Don't Get Hurt in the First Place

Don't Get Hurt in the First Place

“The single biggest predictor of injury is previous injury”

How many of us have those ‘niggles’ that just won’t go away, no matter how much we RICE it (rest, ice, compress, elevate, and other ancient advices that have been passed down the years.) I’ll explain my undoubtedly abhorrent comment in my upcoming ‘Contrary to Popular Belief' series.

There is a reason as to why those niggles persist.
In a study conducted by people in white coats at the University of Pittsburgh, after joyfully and willingly impacting a knee joint (not their own!), mimicking those perturbations and injuries within torn ligaments, cells underlying the apparently fine joint were seen to be dead. In the hours and days after the innocuous impact, those that we rub off and give a quick wince to, or in the more serious cases, curse and hobble off the obstacle course of, the cells around the impact zone also appeared to have caught 'the death’.
The affected cartilage was thus weakened unfortunately on a pretty permanent basis.
What is also affected is the brain, or more succinctly, the receptors from the affected area to the brain. In other words, the noodle upstairs doesn’t get reliable messages about balance, force, pressure, or position anymore. Which leads to, yep, trips, falls, twists and those winces again.
Ah darn it, I hear those afflicted mumble from the far corner…
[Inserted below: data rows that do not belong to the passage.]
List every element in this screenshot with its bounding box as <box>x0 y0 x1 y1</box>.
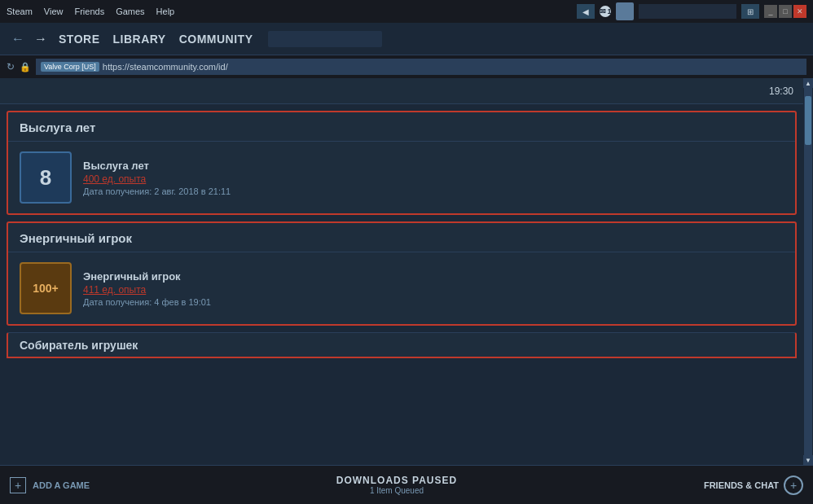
address-input[interactable]: Valve Corp [US] https://steamcommunity.c… <box>36 59 806 75</box>
friends-chat-button[interactable]: FRIENDS & CHAT <box>704 480 779 490</box>
address-url: https://steamcommunity.com/id/ <box>103 62 228 72</box>
energy-badge-icon: 100+ <box>20 262 72 314</box>
energy-badge-date: Дата получения: 4 фев в 19:01 <box>83 297 211 307</box>
username-display <box>639 4 736 19</box>
years-badge-info: Выслуга лет 400 ед. опыта Дата получения… <box>83 160 231 196</box>
energy-badge-label: 100+ <box>33 282 59 295</box>
years-badge-item: 8 Выслуга лет 400 ед. опыта Дата получен… <box>8 142 795 213</box>
notification-icon: ✉ <box>600 7 606 15</box>
years-badge-icon: 8 <box>20 151 72 204</box>
scrollbar-track[interactable] <box>804 88 812 455</box>
years-badge-number: 8 <box>40 165 51 191</box>
scroll-down-arrow[interactable]: ▼ <box>803 455 813 465</box>
status-right: FRIENDS & CHAT + <box>704 476 803 495</box>
window-controls: _ □ ✕ <box>764 5 806 18</box>
notification-badge[interactable]: ✉ 1 <box>600 6 611 17</box>
menu-view[interactable]: View <box>44 7 64 16</box>
nav-store[interactable]: STORE <box>54 33 104 46</box>
notification-count: 1 <box>608 7 612 15</box>
status-bar: + ADD A GAME DOWNLOADS PAUSED 1 Item Que… <box>0 465 813 504</box>
nav-username-area <box>268 31 382 47</box>
add-game-icon[interactable]: + <box>10 477 26 493</box>
lock-icon: 🔒 <box>20 62 31 72</box>
nav-library[interactable]: LIBRARY <box>108 33 170 46</box>
nav-bar: ← → STORE LIBRARY COMMUNITY <box>0 23 813 55</box>
scrollbar[interactable]: ▲ ▼ <box>803 78 813 465</box>
years-section: Выслуга лет 8 Выслуга лет 400 ед. опыта … <box>7 111 797 215</box>
downloads-sub: 1 Item Queued <box>336 486 457 495</box>
energy-section: Энергичный игрок 100+ Энергичный игрок 4… <box>7 221 797 326</box>
nav-community[interactable]: COMMUNITY <box>174 33 258 46</box>
years-badge-date: Дата получения: 2 авг. 2018 в 21:11 <box>83 186 231 196</box>
screenshot-icon-btn[interactable]: ⊞ <box>741 4 759 19</box>
content-area: 19:30 Выслуга лет 8 Выслуга лет 400 ед. … <box>0 78 803 465</box>
downloads-title: DOWNLOADS PAUSED <box>336 475 457 486</box>
back-icon-btn[interactable]: ◀ <box>577 4 595 19</box>
maximize-button[interactable]: □ <box>779 5 792 18</box>
avatar[interactable] <box>616 2 634 20</box>
status-center: DOWNLOADS PAUSED 1 Item Queued <box>336 475 457 495</box>
menu-help[interactable]: Help <box>156 7 175 16</box>
main-content: 19:30 Выслуга лет 8 Выслуга лет 400 ед. … <box>0 78 813 465</box>
back-arrow[interactable]: ← <box>8 30 28 48</box>
forward-arrow[interactable]: → <box>31 30 51 48</box>
energy-badge-item: 100+ Энергичный игрок 411 ед. опыта Дата… <box>8 252 795 324</box>
years-badge-name: Выслуга лет <box>83 160 231 172</box>
address-badge: Valve Corp [US] <box>41 62 99 72</box>
energy-badge-name: Энергичный игрок <box>83 270 211 283</box>
top-partial-item: 19:30 <box>0 78 803 104</box>
minimize-button[interactable]: _ <box>764 5 777 18</box>
scrollbar-thumb[interactable] <box>805 96 811 145</box>
energy-section-title: Энергичный игрок <box>8 223 795 252</box>
status-left: + ADD A GAME <box>10 477 90 493</box>
years-badge-xp[interactable]: 400 ед. опыта <box>83 173 231 185</box>
address-bar: ↻ 🔒 Valve Corp [US] https://steamcommuni… <box>0 55 813 78</box>
menu-steam[interactable]: Steam <box>7 7 33 16</box>
years-section-title: Выслуга лет <box>8 112 795 142</box>
top-partial-price: 19:30 <box>769 85 793 97</box>
title-bar-right: ◀ ✉ 1 ⊞ _ □ ✕ <box>577 2 806 20</box>
bottom-partial-text: Собиратель игрушек <box>20 339 138 352</box>
title-bar: Steam View Friends Games Help ◀ ✉ 1 ⊞ _ … <box>0 0 813 23</box>
add-game-button[interactable]: ADD A GAME <box>33 480 90 490</box>
title-bar-menu: Steam View Friends Games Help <box>7 7 174 16</box>
friends-circle-icon[interactable]: + <box>784 476 803 495</box>
menu-games[interactable]: Games <box>116 7 144 16</box>
energy-badge-xp[interactable]: 411 ед. опыта <box>83 284 211 296</box>
bottom-partial-section: Собиратель игрушек <box>7 332 797 358</box>
menu-friends[interactable]: Friends <box>74 7 104 16</box>
close-button[interactable]: ✕ <box>793 5 806 18</box>
energy-badge-info: Энергичный игрок 411 ед. опыта Дата полу… <box>83 270 211 307</box>
scroll-up-arrow[interactable]: ▲ <box>803 78 813 88</box>
refresh-button[interactable]: ↻ <box>7 61 15 72</box>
The other biggest issue for injury is training. More appropriately, training errors. Upping your game too quickly will be your downfall. Take things slowly. Change surface gradually (if you’re a runner you’ll know what I’m talking about), and if you change surface, steady on the shoe change; changed your shoes? then don’t suddenly up your mileage. Feeling a twinge? take it back a step and go back to something familiar and faithful. Slowly slowly catchy monkey.

But all is not lost for those precious few who are injury free, or relatively so.

Outside of the track, gym, or whatever your arena is, practice balance.
Stand on one leg. Stand on one leg and raise up and down. Stand on one leg and close your eyes. Stand on one leg and hop. If you want to get really clever, stand on one leg, close your eyes and brush your teeth. It’ll work. Just make sure you change legs or you’ll have one hell of an awesome left leg.